Excédés par des années de nuisances environnementales et sanitaires, les habitants du quartier Dar-es-Salam sont descendus dans la rue ce dimanche 16 juin 2025 pour exiger des mesures urgentes face à la décharge qui gangrène leur quotidien. Ce site, principal dépotoir de la capitale guinéenne, est devenu un symbole de souffrance pour des milliers de citoyens.

 

 

Munis de pancartes clamant des messages forts tels que « Dar-es-Salam mérite de l’air pur », « Nous méritons la santé » ou encore « Dar-es-Salam n’est pas une poubelle », hommes, femmes et enfants ont organisé un sit-in pacifique pour faire entendre leur voix. En première ligne, les femmes et les jeunes ont dénoncé les effets dévastateurs de cette décharge, pointant du doigt la fumée toxique, les odeurs insupportables, et les maladies qui minent leur communauté.

« Monsieur le Président, nous croyons en votre volonté de protéger chaque citoyen », a déclaré Mouctar Barry, porte-parole de la jeunesse locale, avant de présenter une série de revendications : la fermeture progressive et encadrée du site, la mise en place de solutions modernes et durables pour le traitement des déchets, et la création de centres de gestion dans des zones appropriées, loin des habitations.

Selon lui, vivre à proximité de cette décharge revient à côtoyer quotidiennement le danger.

« Nous vivons sous la menace permanente de glissements d’ordures, de maladies telles que le choléra, les infections respiratoires, les dermatoses… Mais aussi de pathologies graves dues à la pollution de l’air et de l’eau », a-t-il alerté, la voix chargée d’émotion.

« Ce sont nos enfants, nos familles, des Guinéens à part entière.
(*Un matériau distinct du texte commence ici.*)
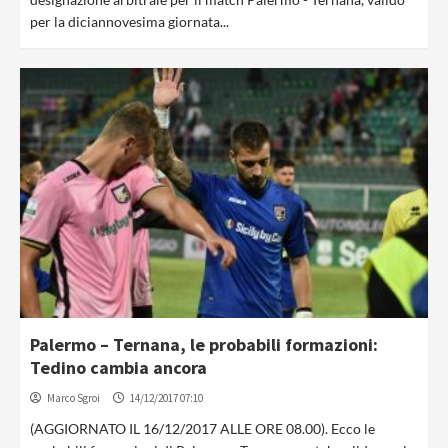
per la diciannovesima giornata...
Palermo – Ternana, le probabili formazioni:
Tedino cambia ancora
Marco Sgroi
14/12/2017 07:10
(AGGIORNATO IL 16/12/2017 ALLE ORE 08.00). Ecco le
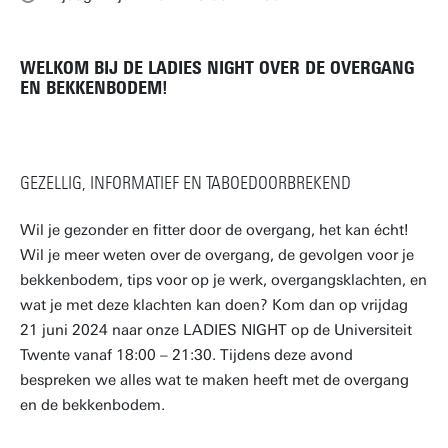
WELKOM BIJ DE LADIES NIGHT OVER DE OVERGANG
EN BEKKENBODEM!
GEZELLIG, INFORMATIEF EN TABOEDOORBREKEND
Wil je gezonder en fitter door de overgang, het kan écht!
Wil je meer weten over de overgang, de gevolgen voor je
bekkenbodem, tips voor op je werk, overgangsklachten, en
wat je met deze klachten kan doen? Kom dan op vrijdag
21 juni 2024 naar onze LADIES NIGHT op de Universiteit
Twente vanaf 18:00 – 21:30. Tijdens deze avond
bespreken we alles wat te maken heeft met de overgang
en de bekkenbodem.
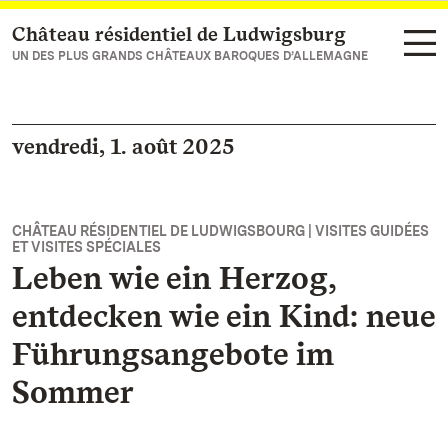
Château résidentiel de Ludwigsburg
Vers la page d’accueil
UN DES PLUS GRANDS CHÂTEAUX BAROQUES D’ALLEMAGNE
vendredi, 1. août 2025
CHÂTEAU RÉSIDENTIEL DE LUDWIGSBOURG | VISITES GUIDÉES
ET VISITES SPÉCIALES
Leben wie ein Herzog,
entdecken wie ein Kind: neue
Führungsangebote im
Sommer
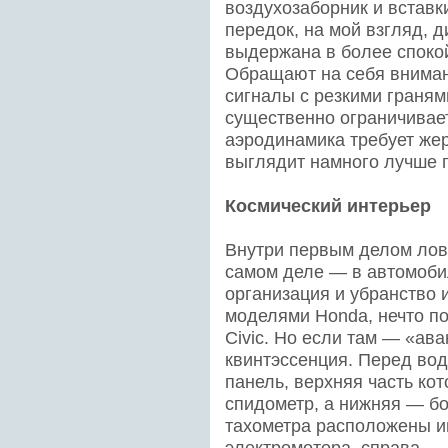
воздухозаборник и вставк
передок, на мой взгляд, 
выдержана в более споко
Обращают на себя вниман
сигналы с резкими граням
существенно ограничивает
аэродинамика требует жер
выглядит намного лучше 
Космический интерьер
Внутри первым делом лов
самом деле — в автомоби
организация и убранство 
моделями Honda, нечто по
Civic. Но если там — «ава
квинтэссенция. Перед во
панель, верхняя часть ко
спидометр, а нижняя — б
тахометра расположены и
электромотора, справа — 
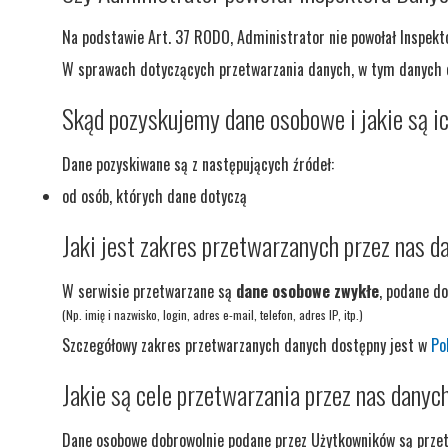
Na podstawie Art. 37 RODO, Administrator nie powołał Inspekt
W sprawach dotyczących przetwarzania danych, w tym danych o
Skąd pozyskujemy dane osobowe i jakie są i
Dane pozyskiwane są z następujących źródeł:
od osób, których dane dotyczą
Jaki jest zakres przetwarzanych przez nas 
W serwisie przetwarzane są
dane osobowe zwykłe
, podane do
(Np. imię i nazwisko, login, adres e-mail, telefon, adres IP, itp.)
Szczegółowy zakres przetwarzanych danych dostępny jest w
Po
Jakie są cele przetwarzania przez nas danyc
Dane osobowe dobrowolnie podane przez Użytkowników są przet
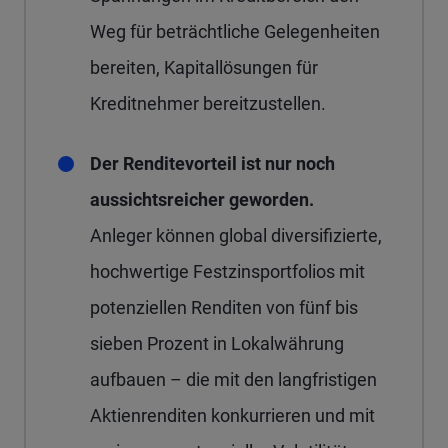
Weg für beträchtliche Gelegenheiten
bereiten, Kapitallösungen für
Kreditnehmer bereitzustellen.
Der Renditevorteil ist nur noch
aussichtsreicher geworden.
Anleger können global diversifizierte,
hochwertige Festzinsportfolios mit
potenziellen Renditen von fünf bis
sieben Prozent in Lokalwährung
aufbauen – die mit den langfristigen
Aktienrenditen konkurrieren und mit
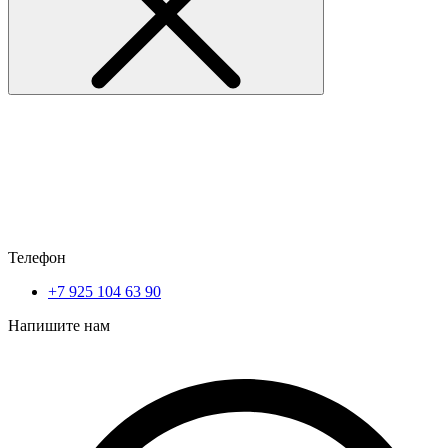
Телефон
+7 925 104 63 90
Напишите нам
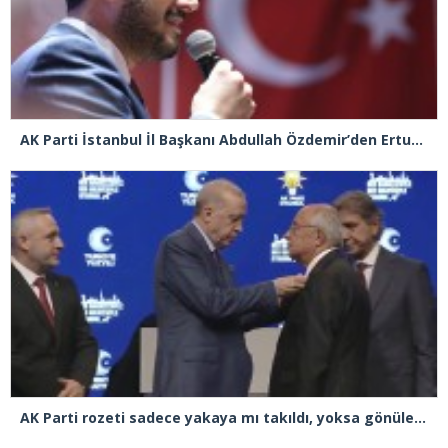
AK Parti İstanbul İl Başkanı Abdullah Özdemir’den Ertuğrul Özkök’e “Franco” tepkisi
AK Parti rozeti sadece yakaya mı takıldı, yoksa gönüle takılmadı mı?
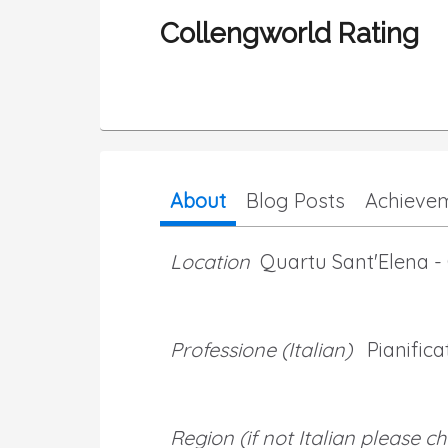
Collengworld Rating
About
Blog Posts
Achieve
Location
Quartu Sant'Elena -
Professione (Italian)
Pianifica
Region (if not Italian please c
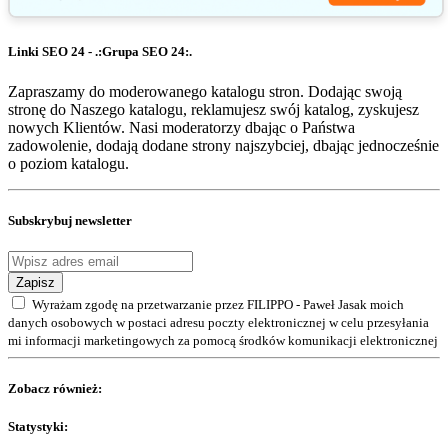
Linki SEO 24 - .:Grupa SEO 24:.
Zapraszamy do moderowanego katalogu stron. Dodając swoją
stronę do Naszego katalogu, reklamujesz swój katalog, zyskujesz
nowych Klientów. Nasi moderatorzy dbając o Państwa
zadowolenie, dodają dodane strony najszybciej, dbając jednocześnie
o poziom katalogu.
Subskrybuj newsletter
Zapisz
Wyrażam zgodę na przetwarzanie przez FILIPPO - Paweł Jasak moich
danych osobowych w postaci adresu poczty elektronicznej w celu przesyłania
mi informacji marketingowych za pomocą środków komunikacji elektronicznej
Zobacz również:
Statystyki:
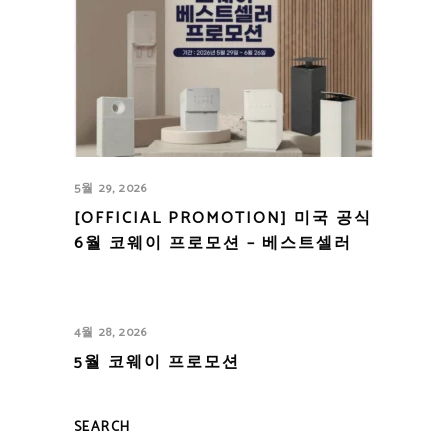
5월 29, 2026
[OFFICIAL PROMOTION] 미국 공식
6월 코웨이 프로모션 – 베스트셀러
4월 28, 2026
5월 코웨이 프로모션
SEARCH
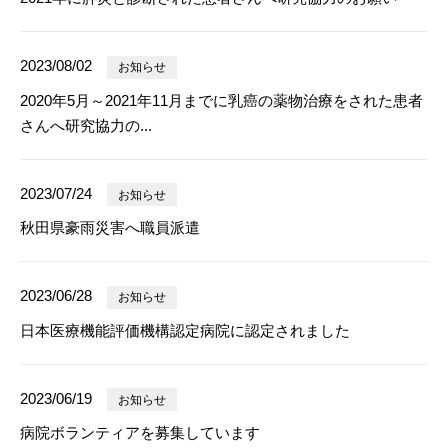
2023/08/02
お知らせ
2020年5月～2021年11月までに乳癌の薬物治療をされた患者
さんへ研究協力の...
2023/07/24
お知らせ
秋田県豪雨災害へ職員派遣
2023/06/28
お知らせ
日本医療機能評価機構認定病院に認定されました
2023/06/19
お知らせ
病院ボランティアを募集しています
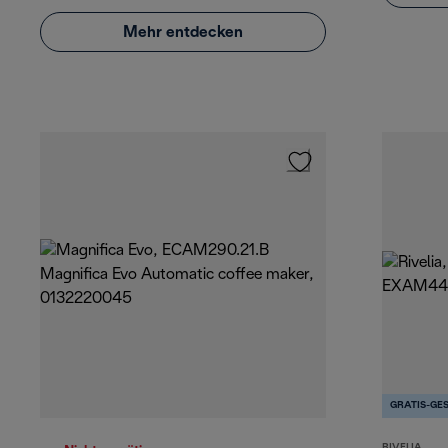
Mehr entdecken
GRATIS-GE
RIVELIA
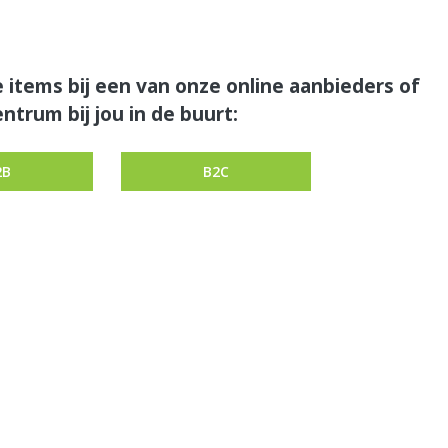
 items bij een van onze online aanbieders of
ntrum bij jou in de buurt:
2B
B2C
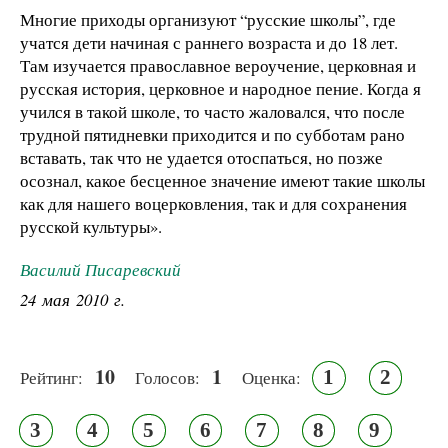
Многие приходы организуют “русские школы”, где
учатся дети начиная с раннего возраста и до 18 лет.
Там изучается православное вероучение, церковная и
русская история, церковное и народное пение. Когда я
учился в такой школе, то часто жаловался, что после
трудной пятидневки приходится и по субботам рано
вставать, так что не удается отоспаться, но позже
осознал, какое бесценное значение имеют такие школы
как для нашего воцерковления, так и для сохранения
русской культуры».
Василий Писаревский
24 мая 2010 г.
10
1
1
2
Рейтинг:
Голосов:
Оценка:
3
4
5
6
7
8
9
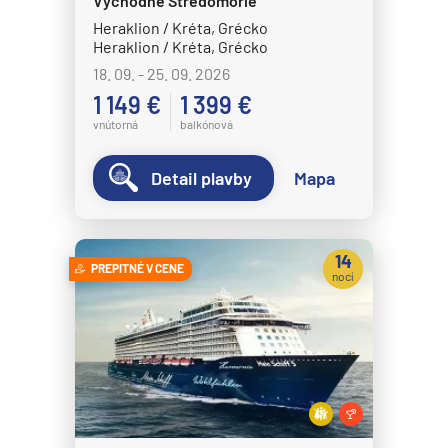
Východné Stredomorie
Heraklion / Kréta, Grécko
Heraklion / Kréta, Grécko
18. 09. - 25. 09. 2026
1 149 €
1 399 €
vnútorná
balkónová
Detail plavby
Mapa
14
PREPITNÉ V CENE
nocí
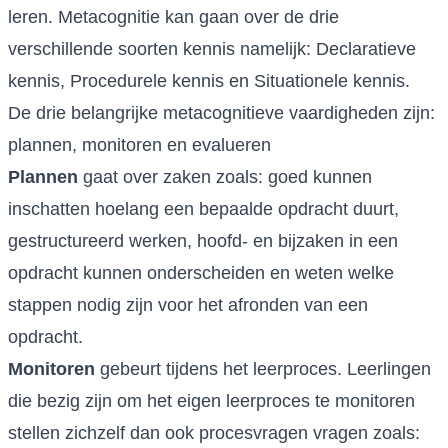
leren. Metacognitie kan gaan over de drie
verschillende soorten kennis namelijk: Declaratieve
kennis, Procedurele kennis en Situationele kennis.
De drie belangrijke metacognitieve vaardigheden zijn:
plannen, monitoren en evalueren
Plannen
gaat over zaken zoals: goed kunnen
inschatten hoelang een bepaalde opdracht duurt,
gestructureerd werken, hoofd- en bijzaken in een
opdracht kunnen onderscheiden en weten welke
stappen nodig zijn voor het afronden van een
opdracht.
Monitoren
gebeurt tijdens het leerproces. Leerlingen
die bezig zijn om het eigen leerproces te monitoren
stellen zichzelf dan ook procesvragen vragen zoals:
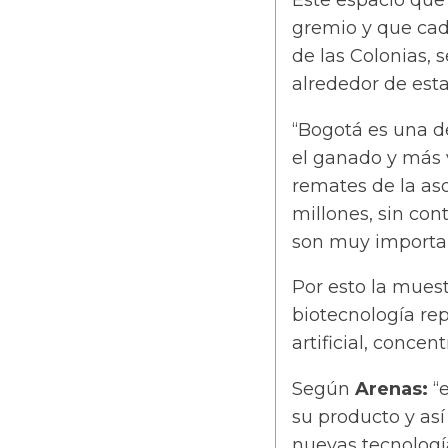
Este espacio que 
gremio y que cad
de las Colonias, 
alrededor de est
“Bogotá es una d
el ganado y más 
remates de la as
millones, sin con
son muy importan
Por esto la mues
biotecnología re
artificial, concen
Según
Arenas:
“
su producto y as
nuevas tecnología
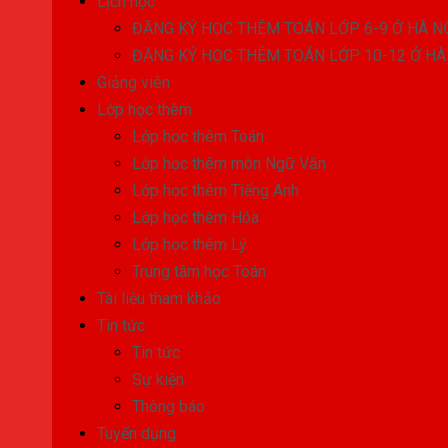
Lịch học
ĐĂNG KÝ HỌC THÊM TOÁN LỚP 6-9 Ở HÀ N
ĐĂNG KÝ HỌC THÊM TOÁN LỚP 10-12 Ở HÀ
Giảng viên
Lớp học thêm
Lớp học thêm Toán
Lớp học thêm môn Ngữ Văn
Lớp học thêm Tiếng Anh
Lớp học thêm Hóa
Lớp học thêm Lý
Trung tâm học Toán
Tài liệu tham khảo
Tin tức
Tin tức
Sự kiện
Thông báo
Tuyển dụng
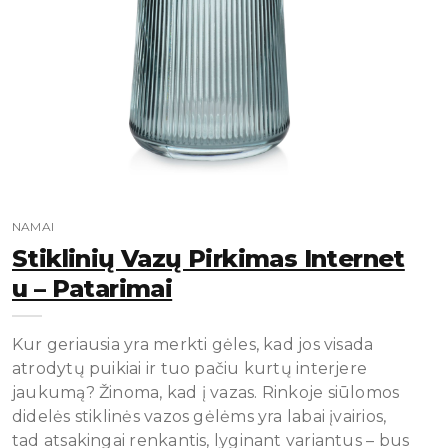
NAMAI
Stiklinių Vazų Pirkimas Internet
U – Patarimai
Kur geriausia yra merkti gėles, kad jos visada
atrodytų puikiai ir tuo pačiu kurtų interjere
jaukumą? Žinoma, kad į vazas. Rinkoje siūlomos
didelės stiklinės vazos gėlėms yra labai įvairios,
tad atsakingai renkantis, lyginant variantus – bus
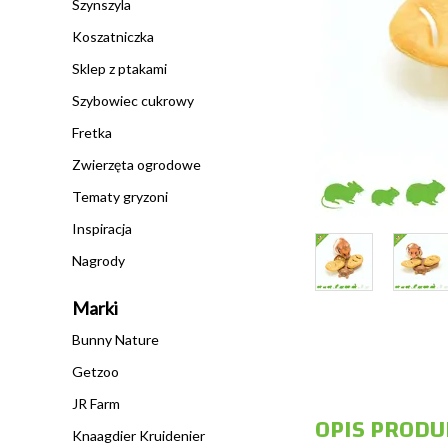
Szynszyla
Koszatniczka
Sklep z ptakami
Szybowiec cukrowy
Fretka
Zwierzęta ogrodowe
Tematy gryzoni
Inspiracja
Nagrody
Marki
Bunny Nature
Getzoo
JR Farm
OPIS PRODU
Knaagdier Kruidenier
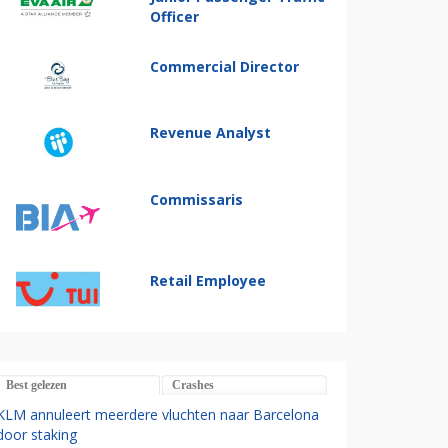
Officer
Commercial Director
Revenue Analyst
Commissaris
Retail Employee
Best gelezen
Crashes
KLM annuleert meerdere vluchten naar Barcelona
door staking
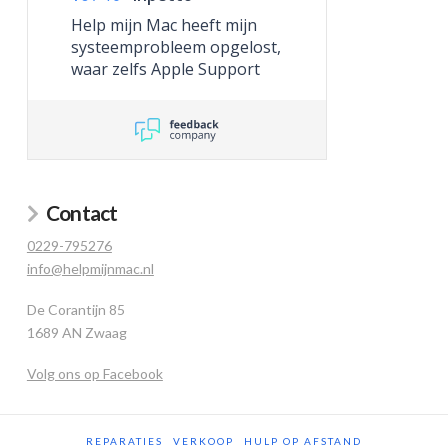
Help mijn Mac heeft mijn
systeemprobleem opgelost,
waar zelfs Apple Support
niet toe in staat was.
Contact
0229-795276
info@helpmijnmac.nl
De Corantijn 85
1689 AN Zwaag
Volg ons op Facebook
REPARATIES
VERKOOP
HULP OP AFSTAND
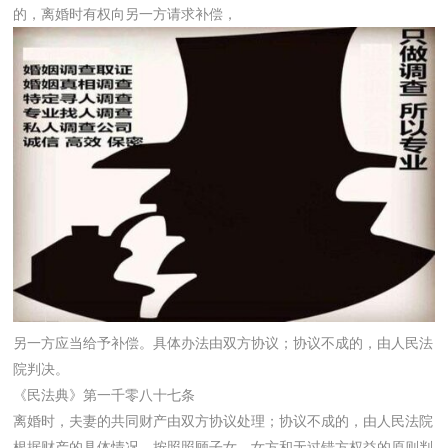
的，离婚时有权向另一方请求补偿，
另一方应当给予补偿。具体办法由双方协议；协议不成的，由人民法
院判决。
《民法典》第一千零八十七条
离婚时，夫妻的共同财产由双方协议处理；协议不成的，由人民法院
根据财产的具体情况，按照照顾子女、女方和无过错方权益的原则判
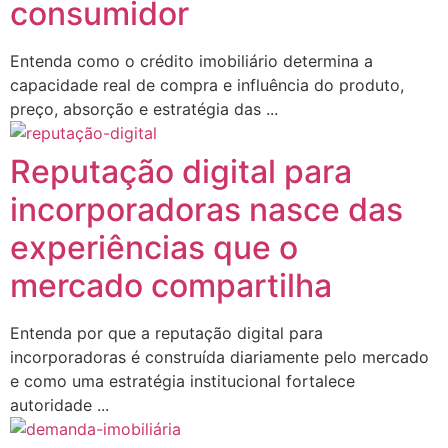
consumidor
Entenda como o crédito imobiliário determina a
capacidade real de compra e influência do produto,
preço, absorção e estratégia das ...
Reputação digital para
incorporadoras nasce das
experiências que o
mercado compartilha
Entenda por que a reputação digital para
incorporadoras é construída diariamente pelo mercado
e como uma estratégia institucional fortalece
autoridade ...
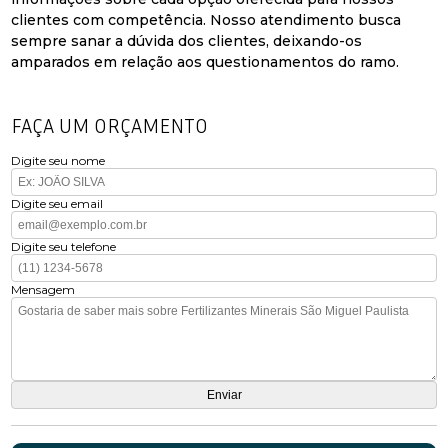
clientes com competência. Nosso atendimento busca
sempre sanar a dúvida dos clientes, deixando-os
amparados em relação aos questionamentos do ramo.
FAÇA UM ORÇAMENTO
Digite seu nome
Digite seu email
Digite seu telefone
Mensagem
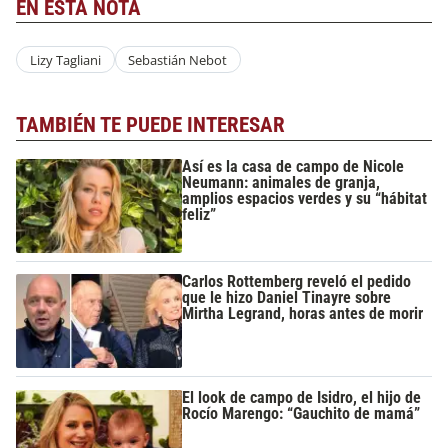
EN ESTA NOTA
Lizy Tagliani
Sebastián Nebot
TAMBIÉN TE PUEDE INTERESAR
Así es la casa de campo de Nicole
Neumann: animales de granja,
amplios espacios verdes y su “hábitat
feliz”
Carlos Rottemberg reveló el pedido
que le hizo Daniel Tinayre sobre
Mirtha Legrand, horas antes de morir
El look de campo de Isidro, el hijo de
Rocío Marengo: “Gauchito de mamá”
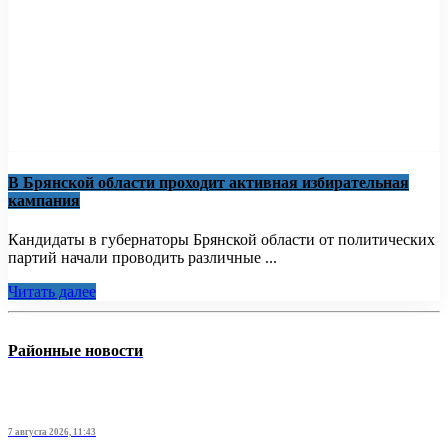
В Брянской области проходит активная избирательная
кампания
Кандидаты в губернаторы Брянской области от политических
партий начали проводить различные ...
Читать далее
Районные новости
7 августа 2026, 11:43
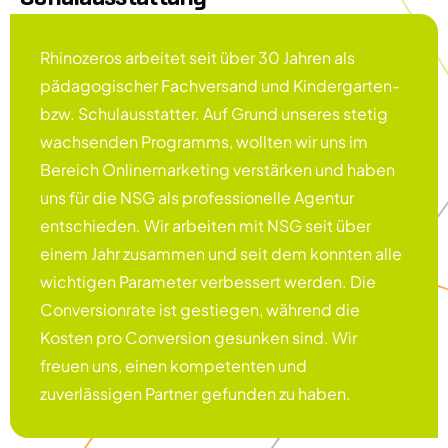
Rhinozeros arbeitet seit über 30 Jahren als
pädagogischer Fachversand und Kindergarten-
bzw. Schulausstatter. Auf Grund unseres stetig
wachsenden Programms, wollten wir uns im
Bereich Onlinemarketing verstärken und haben
uns für die NSG als professionelle Agentur
entschieden. Wir arbeiten mit NSG seit über
einem Jahr zusammen und seit dem konnten alle
wichtigen Parameter verbessert werden. Die
Conversionrate ist gestiegen, während die
Kosten pro Conversion gesunken sind. Wir
freuen uns, einen kompetenten und
zuverlässigen Partner gefunden zu haben.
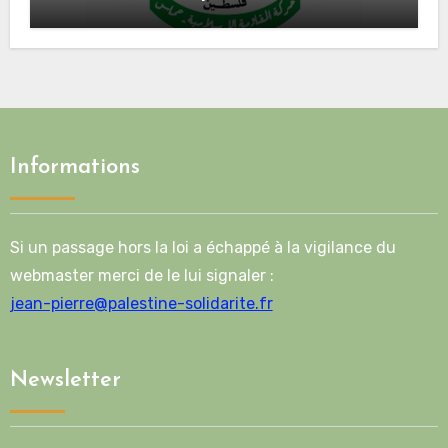
Mladenov concernant la feuille de
route de la deuxième phase de l’accord
Informations
Si un passage hors la loi a échappé à la vigilance du
webmaster merci de le lui signaler :
jean-pierre@palestine-solidarite.fr
Newsletter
Sans santé, il n’y a pas de vie, et sans vie, il n’y a pas d’avenir. »

 

 

Le cri d’alerte des habitants de Dar-es-Salam résonne comme un appel à la conscience nationale. Face à cette urgence écologique et sanitaire, les autorités sont désormais interpellées pour apporter une réponse concrète, durable et respectueuse de la dignité humaine. Car préserver l’environnement, c’est aussi protéger la vie.